The researchers were interested in studying aspects of neural cell transplantation, which has been proposed to treat Parkinson’s disease, and in how adult neural stem cells develop. The method they developed yields mini-brains with several important properties:

  • Diverse cell types: The cultures contain both inhibitory and excitatory neurons and several varieties of essential neural support cells called glia.
  • Electrically active: the neurons fire and spike and form synaptic connections, producing complex networks.
  • 3-D: Cells connect and communicate within a realistic geometry, rather than merely across a flat plane as in a 2-D culture.
  • Natural density: Experiments showed that the mini-brains have a density of a few hundred thousand cells per cubic millimeter, which is similar to a natural rodent brain.
  • Physical structure: Cells in the mini-brain produce their own extracellular matrix, producing a tissue with the same mechanical properties (squishiness) as natural tissue. The cultures also don’t rely on foreign materials such as scaffolds of collagen.
  • Longevity: In testing, cultured tissues live for at least a month.
  • Cost: about $0.25.

Study senior author Diane Hoffman-Kim, associate professor of molecular pharmacology, physiology and biotechnology (also associate professor of engineering at Brown and affiliated with the Brown Institute for Brain Science and the Center for Biomedical Engineering) hopes the mini-brains might proliferate to many different labs, including those of researchers who have questions about neural tissue, but not necessarily the degree of neuroscience and cell culture equipment required of other methods.

The National Science Foundation, the National Institutes of Health, the Brown Institute for Brain Science, and the U.S. Department of Education funded the research.

Abstract of 3D Neural Spheroid Culture: An In Vitro Model for Cortical Studies

There is a high demand for in vitro models of the central nervous system to study neurological disorders, injuries, toxicity, and drug-efficacy.

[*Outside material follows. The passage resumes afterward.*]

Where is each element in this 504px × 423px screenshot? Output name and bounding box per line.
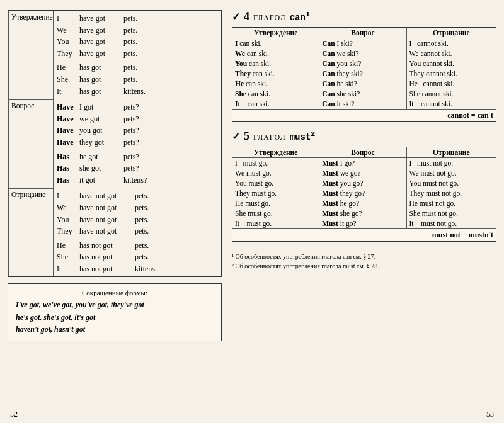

Three-dimensional (3D) in vitro models can bridge the gap between traditional 2D culture and animal models because they present an in vivo-like microenvironment in a tailorable experimental platform. Within the expanding variety of sophisticated 3D cultures, scaffold-free, self-assembled spheroid culture avoids the introduction of foreign materials and preserves the native cell populations and extracellular matrix types. In this study, we generated 3D spheroids with primary postnatal rat cortical cells using an accessible, size-controlled, reproducible, and cost-effective method. Neurons and glia formed laminin-containing 3D networks within the spheroids. The neurons were electrically active and formed circuitry via both excitatory and inhibitory synapses. The mechanical properties of the spheroids were in the range of brain tissue. These in vivo-like features of 3D cortical spheroids provide the potential for relevant and translatable investigations of the central nervous system in vitro.